Task prompt: Among the entries below, count each line holding the word "Main". Write only the number.

>>>>

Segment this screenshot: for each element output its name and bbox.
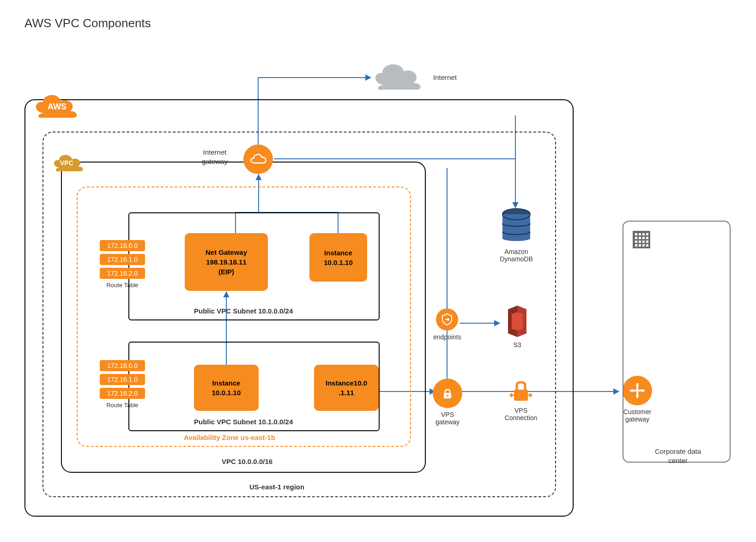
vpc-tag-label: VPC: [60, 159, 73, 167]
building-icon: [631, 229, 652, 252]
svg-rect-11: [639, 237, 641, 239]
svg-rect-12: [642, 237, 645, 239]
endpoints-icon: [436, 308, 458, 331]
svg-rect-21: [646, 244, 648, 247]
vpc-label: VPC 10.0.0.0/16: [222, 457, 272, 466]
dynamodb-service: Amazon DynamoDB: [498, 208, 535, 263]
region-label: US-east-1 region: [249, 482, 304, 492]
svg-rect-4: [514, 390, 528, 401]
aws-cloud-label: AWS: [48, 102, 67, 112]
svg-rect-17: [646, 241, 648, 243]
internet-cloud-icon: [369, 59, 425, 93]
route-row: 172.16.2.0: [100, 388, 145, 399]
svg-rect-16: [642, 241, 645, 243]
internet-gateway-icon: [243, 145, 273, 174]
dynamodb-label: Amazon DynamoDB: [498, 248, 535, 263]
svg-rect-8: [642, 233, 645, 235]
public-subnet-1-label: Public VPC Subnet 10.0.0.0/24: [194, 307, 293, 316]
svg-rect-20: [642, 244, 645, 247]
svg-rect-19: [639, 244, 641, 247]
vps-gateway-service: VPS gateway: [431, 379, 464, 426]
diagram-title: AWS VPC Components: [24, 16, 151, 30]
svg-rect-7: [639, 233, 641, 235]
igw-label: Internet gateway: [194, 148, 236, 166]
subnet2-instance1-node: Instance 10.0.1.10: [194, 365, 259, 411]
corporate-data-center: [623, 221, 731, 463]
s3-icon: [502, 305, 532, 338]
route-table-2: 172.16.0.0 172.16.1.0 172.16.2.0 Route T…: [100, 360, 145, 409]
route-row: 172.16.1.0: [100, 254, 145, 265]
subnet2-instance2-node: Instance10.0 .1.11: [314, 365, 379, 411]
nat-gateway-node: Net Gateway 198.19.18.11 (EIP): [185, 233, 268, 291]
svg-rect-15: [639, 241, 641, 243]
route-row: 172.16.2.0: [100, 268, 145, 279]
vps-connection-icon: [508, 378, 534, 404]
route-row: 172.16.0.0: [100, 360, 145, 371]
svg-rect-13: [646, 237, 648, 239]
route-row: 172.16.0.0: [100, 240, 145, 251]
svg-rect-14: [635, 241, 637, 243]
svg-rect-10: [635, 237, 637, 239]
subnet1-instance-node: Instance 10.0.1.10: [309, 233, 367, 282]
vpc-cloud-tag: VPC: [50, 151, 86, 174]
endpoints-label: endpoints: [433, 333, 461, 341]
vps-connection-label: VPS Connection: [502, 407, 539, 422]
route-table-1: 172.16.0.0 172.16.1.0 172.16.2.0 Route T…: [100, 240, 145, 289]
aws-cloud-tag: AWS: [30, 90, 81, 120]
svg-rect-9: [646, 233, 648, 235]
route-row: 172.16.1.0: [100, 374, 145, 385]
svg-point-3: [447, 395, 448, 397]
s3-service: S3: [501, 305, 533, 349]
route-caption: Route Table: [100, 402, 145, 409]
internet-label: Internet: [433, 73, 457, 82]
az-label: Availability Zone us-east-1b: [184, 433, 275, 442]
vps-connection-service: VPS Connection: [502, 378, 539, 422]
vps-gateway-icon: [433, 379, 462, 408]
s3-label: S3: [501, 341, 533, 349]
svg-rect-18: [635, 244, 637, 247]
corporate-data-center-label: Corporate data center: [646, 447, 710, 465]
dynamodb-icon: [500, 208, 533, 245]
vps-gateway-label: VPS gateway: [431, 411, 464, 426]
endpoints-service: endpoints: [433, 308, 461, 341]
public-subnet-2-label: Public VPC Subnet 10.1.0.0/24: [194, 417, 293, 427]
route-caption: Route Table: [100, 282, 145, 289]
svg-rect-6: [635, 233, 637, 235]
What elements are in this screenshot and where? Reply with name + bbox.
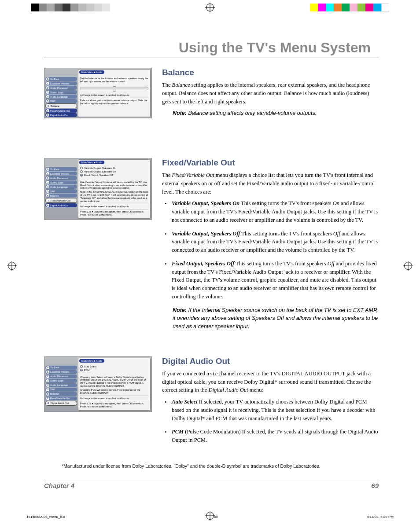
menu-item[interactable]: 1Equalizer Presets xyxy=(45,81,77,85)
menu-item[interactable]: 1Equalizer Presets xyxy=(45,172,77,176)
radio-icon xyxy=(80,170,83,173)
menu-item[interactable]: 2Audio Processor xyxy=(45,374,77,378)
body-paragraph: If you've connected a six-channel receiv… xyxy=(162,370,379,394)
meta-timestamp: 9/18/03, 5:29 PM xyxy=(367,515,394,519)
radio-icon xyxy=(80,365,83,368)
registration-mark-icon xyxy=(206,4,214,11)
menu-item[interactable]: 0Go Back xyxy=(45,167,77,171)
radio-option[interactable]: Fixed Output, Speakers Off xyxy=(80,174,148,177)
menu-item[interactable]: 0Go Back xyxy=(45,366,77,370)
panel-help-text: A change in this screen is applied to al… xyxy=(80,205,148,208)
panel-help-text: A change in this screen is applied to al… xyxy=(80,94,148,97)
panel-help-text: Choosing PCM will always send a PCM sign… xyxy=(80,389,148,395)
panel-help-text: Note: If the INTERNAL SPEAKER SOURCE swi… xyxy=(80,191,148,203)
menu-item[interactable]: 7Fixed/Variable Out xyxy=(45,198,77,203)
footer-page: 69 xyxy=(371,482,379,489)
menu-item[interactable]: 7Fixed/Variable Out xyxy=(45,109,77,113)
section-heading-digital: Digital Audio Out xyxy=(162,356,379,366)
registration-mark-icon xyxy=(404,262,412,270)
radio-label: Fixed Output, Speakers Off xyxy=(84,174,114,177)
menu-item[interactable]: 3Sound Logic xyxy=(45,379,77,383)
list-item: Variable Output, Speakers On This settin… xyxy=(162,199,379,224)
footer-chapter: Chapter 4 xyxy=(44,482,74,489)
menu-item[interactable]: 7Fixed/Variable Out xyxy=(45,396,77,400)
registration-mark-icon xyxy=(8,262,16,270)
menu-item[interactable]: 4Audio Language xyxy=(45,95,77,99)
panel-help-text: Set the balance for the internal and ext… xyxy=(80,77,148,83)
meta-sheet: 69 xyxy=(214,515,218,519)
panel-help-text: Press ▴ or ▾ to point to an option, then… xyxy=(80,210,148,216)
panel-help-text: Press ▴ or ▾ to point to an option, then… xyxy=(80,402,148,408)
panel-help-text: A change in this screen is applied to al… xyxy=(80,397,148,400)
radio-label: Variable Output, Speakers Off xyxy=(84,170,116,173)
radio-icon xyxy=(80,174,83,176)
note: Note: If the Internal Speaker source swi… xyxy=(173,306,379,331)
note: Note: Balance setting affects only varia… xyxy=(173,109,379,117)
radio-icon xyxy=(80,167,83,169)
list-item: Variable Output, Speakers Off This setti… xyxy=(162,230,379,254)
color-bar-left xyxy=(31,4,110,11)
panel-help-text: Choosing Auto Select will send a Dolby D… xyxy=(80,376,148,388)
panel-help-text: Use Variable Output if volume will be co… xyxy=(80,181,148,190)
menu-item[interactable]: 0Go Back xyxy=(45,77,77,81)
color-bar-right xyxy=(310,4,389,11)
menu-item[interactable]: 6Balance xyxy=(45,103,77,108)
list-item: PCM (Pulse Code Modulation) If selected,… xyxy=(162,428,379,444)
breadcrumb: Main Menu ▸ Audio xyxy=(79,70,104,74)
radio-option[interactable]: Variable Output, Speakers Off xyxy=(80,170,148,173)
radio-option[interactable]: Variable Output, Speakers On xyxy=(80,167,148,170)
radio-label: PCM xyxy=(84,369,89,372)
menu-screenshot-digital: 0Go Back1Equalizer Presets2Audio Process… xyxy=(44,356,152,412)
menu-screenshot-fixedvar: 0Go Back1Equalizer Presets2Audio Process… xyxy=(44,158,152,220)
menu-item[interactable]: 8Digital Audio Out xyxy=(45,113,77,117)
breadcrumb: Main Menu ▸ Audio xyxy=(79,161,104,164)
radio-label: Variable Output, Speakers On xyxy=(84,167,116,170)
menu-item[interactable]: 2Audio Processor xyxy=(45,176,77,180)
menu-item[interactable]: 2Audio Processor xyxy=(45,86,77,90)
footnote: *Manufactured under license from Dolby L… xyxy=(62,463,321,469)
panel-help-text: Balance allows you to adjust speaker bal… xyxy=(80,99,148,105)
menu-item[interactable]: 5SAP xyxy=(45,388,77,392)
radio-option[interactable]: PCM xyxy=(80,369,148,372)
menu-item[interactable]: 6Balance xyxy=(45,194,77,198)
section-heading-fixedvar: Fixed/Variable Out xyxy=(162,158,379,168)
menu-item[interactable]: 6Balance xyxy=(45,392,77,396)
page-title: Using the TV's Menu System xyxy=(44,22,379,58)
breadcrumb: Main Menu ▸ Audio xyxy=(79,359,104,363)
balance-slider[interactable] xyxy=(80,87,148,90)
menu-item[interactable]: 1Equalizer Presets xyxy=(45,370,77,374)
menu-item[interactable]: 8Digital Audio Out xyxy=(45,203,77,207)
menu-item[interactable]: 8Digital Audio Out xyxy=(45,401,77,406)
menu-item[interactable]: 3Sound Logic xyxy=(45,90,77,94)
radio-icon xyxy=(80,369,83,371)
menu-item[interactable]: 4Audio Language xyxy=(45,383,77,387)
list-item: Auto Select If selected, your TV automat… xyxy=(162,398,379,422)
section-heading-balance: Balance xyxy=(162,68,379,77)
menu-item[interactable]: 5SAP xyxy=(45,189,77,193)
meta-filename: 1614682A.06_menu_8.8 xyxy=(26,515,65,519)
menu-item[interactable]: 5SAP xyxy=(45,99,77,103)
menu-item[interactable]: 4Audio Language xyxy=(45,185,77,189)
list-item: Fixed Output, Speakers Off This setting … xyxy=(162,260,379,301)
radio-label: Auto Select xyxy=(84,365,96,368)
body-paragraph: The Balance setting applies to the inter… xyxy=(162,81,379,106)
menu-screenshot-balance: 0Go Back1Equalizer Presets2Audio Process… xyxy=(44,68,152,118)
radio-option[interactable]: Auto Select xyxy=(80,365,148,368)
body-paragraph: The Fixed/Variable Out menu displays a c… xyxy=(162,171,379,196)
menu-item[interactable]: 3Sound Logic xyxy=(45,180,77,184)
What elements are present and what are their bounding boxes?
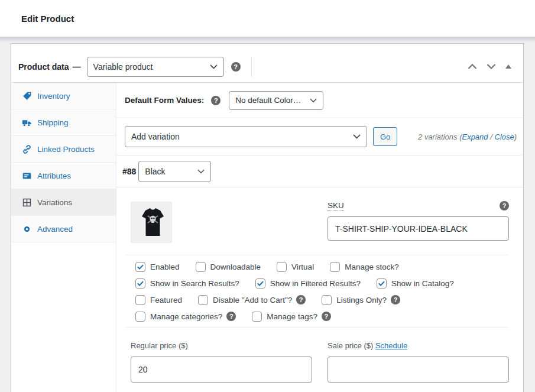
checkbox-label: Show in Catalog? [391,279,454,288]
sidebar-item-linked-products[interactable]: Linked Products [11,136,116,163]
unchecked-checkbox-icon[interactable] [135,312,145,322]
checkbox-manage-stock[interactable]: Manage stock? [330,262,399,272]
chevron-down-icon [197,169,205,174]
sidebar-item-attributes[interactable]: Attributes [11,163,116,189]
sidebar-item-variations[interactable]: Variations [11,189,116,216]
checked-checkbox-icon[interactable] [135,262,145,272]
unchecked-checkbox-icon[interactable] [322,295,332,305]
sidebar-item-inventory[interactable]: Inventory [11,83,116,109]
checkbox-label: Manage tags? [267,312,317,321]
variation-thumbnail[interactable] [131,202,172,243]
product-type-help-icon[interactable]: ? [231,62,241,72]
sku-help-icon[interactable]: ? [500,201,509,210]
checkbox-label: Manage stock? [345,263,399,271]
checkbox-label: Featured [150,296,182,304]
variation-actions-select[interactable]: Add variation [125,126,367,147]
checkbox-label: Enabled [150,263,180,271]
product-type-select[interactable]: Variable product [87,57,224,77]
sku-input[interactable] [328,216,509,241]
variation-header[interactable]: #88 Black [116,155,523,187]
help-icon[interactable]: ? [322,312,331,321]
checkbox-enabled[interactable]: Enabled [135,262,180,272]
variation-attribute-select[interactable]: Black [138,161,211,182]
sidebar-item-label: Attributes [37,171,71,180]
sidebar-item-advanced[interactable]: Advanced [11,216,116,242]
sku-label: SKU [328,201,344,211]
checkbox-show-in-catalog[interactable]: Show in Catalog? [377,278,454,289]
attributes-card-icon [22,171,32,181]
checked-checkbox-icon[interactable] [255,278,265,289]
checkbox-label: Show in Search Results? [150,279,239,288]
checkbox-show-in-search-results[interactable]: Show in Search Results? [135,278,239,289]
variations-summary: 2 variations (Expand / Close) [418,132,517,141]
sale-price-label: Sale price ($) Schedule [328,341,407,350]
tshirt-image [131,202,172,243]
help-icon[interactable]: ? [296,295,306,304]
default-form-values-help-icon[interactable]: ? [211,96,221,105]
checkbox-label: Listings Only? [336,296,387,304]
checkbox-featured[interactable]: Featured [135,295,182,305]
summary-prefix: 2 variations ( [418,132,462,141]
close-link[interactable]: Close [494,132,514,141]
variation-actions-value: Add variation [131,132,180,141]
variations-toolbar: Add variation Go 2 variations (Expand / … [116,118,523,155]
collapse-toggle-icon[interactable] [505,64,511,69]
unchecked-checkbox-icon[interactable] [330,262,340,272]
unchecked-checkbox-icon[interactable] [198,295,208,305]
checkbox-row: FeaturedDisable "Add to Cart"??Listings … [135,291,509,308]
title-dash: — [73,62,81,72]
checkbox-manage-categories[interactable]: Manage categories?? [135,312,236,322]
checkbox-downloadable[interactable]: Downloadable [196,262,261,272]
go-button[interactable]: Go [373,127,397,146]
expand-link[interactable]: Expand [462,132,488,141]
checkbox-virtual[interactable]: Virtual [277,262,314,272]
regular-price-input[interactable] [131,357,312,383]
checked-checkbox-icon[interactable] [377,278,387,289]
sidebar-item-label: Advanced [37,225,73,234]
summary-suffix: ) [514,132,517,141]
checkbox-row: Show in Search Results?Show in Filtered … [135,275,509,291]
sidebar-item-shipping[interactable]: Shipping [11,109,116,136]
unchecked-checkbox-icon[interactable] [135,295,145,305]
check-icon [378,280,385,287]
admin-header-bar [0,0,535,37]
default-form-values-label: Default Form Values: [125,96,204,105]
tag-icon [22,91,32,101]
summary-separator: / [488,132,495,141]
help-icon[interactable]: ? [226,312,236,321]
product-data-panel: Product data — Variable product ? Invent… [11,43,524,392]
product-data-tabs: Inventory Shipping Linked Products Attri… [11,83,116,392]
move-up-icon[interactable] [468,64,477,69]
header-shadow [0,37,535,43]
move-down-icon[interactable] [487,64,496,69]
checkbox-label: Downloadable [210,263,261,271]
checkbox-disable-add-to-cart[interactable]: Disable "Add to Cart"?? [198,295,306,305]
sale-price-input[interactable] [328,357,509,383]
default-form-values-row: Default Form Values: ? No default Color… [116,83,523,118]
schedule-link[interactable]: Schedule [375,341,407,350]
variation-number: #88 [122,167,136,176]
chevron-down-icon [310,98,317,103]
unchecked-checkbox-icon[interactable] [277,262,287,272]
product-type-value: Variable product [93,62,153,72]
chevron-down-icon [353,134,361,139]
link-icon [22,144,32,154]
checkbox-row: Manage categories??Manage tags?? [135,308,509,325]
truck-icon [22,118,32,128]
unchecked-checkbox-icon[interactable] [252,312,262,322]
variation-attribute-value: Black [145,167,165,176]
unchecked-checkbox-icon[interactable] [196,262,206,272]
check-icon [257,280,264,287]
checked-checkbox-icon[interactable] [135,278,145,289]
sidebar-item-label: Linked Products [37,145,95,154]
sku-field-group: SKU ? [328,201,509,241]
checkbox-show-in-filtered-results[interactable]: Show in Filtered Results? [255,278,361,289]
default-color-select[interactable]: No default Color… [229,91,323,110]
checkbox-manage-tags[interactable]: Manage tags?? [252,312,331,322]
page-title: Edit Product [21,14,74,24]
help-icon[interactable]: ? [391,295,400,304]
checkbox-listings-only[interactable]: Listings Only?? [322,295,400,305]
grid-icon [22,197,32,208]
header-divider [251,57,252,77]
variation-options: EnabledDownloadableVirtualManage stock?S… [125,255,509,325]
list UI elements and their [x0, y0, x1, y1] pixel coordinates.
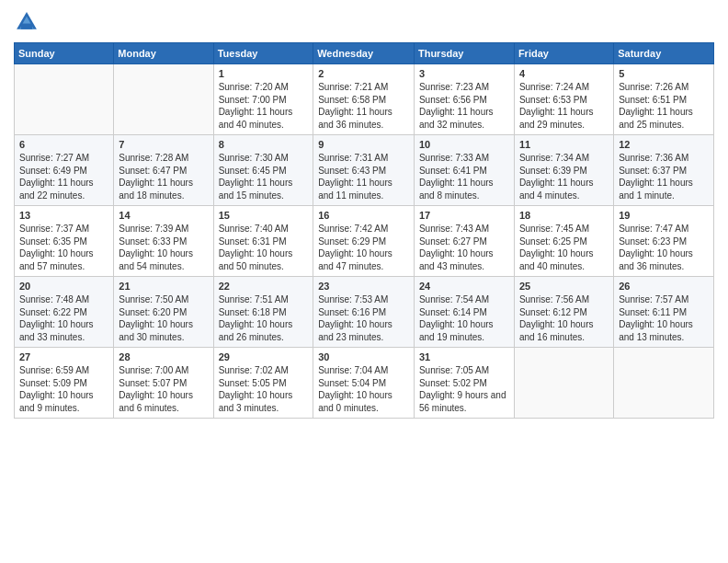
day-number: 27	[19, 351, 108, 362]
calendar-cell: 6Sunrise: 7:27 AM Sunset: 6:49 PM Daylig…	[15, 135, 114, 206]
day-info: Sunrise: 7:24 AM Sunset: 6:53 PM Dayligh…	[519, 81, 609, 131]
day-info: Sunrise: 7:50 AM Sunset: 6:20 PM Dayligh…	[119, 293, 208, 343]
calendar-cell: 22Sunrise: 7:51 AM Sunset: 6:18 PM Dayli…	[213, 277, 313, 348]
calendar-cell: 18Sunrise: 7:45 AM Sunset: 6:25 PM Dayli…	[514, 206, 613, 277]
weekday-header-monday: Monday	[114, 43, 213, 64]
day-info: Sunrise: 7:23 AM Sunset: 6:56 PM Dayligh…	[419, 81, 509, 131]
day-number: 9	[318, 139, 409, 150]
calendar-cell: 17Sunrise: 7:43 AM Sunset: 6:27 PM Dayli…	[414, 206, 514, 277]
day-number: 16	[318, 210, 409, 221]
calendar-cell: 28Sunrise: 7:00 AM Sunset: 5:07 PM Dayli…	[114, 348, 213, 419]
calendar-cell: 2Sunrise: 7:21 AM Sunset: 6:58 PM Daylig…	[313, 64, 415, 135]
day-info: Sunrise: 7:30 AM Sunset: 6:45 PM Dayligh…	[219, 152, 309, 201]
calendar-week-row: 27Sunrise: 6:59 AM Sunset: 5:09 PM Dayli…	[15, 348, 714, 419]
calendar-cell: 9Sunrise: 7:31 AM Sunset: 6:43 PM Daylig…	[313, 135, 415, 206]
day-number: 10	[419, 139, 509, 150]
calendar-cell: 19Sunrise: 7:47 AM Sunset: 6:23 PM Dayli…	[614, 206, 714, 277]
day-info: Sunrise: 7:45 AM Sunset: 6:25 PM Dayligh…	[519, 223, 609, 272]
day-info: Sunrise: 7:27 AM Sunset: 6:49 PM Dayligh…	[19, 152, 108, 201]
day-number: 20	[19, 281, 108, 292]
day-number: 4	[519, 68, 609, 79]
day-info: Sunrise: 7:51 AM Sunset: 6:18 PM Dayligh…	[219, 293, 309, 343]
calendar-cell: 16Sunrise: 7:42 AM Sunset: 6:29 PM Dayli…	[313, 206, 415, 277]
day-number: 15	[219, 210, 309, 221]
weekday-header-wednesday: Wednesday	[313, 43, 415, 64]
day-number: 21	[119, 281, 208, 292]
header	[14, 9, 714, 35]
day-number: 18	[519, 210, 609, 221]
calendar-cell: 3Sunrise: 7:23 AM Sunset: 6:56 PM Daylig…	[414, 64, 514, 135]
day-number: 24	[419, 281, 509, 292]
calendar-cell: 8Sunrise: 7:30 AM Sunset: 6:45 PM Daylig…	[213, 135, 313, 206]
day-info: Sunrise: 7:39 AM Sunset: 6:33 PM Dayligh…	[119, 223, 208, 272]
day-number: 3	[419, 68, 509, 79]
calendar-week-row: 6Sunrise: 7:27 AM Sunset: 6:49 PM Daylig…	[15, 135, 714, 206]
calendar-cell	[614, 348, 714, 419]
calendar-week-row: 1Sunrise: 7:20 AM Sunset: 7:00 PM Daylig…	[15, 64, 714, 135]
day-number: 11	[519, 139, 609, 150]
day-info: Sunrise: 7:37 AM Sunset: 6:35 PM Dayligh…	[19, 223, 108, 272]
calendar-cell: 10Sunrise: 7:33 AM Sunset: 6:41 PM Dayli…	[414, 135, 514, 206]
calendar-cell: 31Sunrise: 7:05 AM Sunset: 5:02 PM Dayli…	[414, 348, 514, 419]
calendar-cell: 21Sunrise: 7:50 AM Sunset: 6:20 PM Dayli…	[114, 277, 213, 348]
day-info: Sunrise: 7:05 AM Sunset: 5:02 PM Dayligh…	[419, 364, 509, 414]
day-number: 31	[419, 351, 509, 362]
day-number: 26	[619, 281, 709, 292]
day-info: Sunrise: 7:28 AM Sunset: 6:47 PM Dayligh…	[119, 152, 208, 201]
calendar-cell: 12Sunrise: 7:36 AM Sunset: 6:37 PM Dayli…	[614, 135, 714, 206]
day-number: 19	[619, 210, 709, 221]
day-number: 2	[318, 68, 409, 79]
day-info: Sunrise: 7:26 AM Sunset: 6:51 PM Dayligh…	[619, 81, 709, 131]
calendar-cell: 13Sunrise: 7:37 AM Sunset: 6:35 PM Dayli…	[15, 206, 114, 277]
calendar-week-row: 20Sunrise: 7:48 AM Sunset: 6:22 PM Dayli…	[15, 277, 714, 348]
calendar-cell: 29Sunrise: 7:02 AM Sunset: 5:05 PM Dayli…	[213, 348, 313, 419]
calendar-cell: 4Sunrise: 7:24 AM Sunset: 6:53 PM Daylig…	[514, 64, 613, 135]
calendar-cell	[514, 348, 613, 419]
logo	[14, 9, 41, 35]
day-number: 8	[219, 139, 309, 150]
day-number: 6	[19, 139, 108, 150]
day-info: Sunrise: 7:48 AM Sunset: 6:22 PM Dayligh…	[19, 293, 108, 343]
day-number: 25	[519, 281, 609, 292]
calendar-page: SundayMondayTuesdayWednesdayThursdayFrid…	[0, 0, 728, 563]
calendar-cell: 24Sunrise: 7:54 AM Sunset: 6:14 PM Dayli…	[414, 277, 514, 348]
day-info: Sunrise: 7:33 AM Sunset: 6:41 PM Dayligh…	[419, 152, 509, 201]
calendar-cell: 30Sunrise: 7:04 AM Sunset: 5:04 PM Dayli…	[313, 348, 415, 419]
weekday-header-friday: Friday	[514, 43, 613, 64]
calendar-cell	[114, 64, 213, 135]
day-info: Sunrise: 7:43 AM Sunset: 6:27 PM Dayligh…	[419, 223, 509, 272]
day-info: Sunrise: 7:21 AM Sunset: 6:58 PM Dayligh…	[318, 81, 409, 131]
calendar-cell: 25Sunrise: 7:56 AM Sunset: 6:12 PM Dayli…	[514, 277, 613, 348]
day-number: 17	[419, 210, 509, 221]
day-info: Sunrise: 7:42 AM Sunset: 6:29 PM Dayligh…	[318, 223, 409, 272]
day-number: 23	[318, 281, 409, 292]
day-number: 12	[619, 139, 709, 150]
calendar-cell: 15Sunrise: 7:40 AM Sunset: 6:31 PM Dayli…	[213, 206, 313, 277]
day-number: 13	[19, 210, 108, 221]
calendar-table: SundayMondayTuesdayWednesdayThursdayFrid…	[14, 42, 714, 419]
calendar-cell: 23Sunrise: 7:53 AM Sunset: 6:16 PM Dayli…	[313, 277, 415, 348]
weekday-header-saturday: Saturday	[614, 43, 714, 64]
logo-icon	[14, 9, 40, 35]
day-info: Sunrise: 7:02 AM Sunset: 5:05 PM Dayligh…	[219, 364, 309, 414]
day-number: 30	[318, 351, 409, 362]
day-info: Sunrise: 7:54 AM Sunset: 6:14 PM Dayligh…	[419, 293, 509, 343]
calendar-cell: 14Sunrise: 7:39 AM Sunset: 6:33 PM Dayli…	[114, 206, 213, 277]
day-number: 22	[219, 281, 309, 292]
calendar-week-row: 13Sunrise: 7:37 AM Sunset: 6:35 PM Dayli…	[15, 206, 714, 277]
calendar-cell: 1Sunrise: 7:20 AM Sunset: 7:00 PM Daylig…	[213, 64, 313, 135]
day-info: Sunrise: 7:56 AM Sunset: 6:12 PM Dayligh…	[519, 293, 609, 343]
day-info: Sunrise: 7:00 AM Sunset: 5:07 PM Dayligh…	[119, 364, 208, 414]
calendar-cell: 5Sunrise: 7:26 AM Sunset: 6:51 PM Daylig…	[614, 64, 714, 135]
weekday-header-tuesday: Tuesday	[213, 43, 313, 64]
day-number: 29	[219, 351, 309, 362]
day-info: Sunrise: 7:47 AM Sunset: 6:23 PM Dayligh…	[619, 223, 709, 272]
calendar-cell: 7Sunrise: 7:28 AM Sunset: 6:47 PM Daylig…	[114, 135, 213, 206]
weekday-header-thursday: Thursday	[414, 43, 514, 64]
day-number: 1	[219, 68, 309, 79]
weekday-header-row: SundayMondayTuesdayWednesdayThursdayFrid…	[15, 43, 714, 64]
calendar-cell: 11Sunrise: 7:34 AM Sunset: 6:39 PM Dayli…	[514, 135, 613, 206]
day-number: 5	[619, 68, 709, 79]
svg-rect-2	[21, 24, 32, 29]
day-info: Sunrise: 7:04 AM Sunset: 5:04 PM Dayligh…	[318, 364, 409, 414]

<<<<

Expected output: 3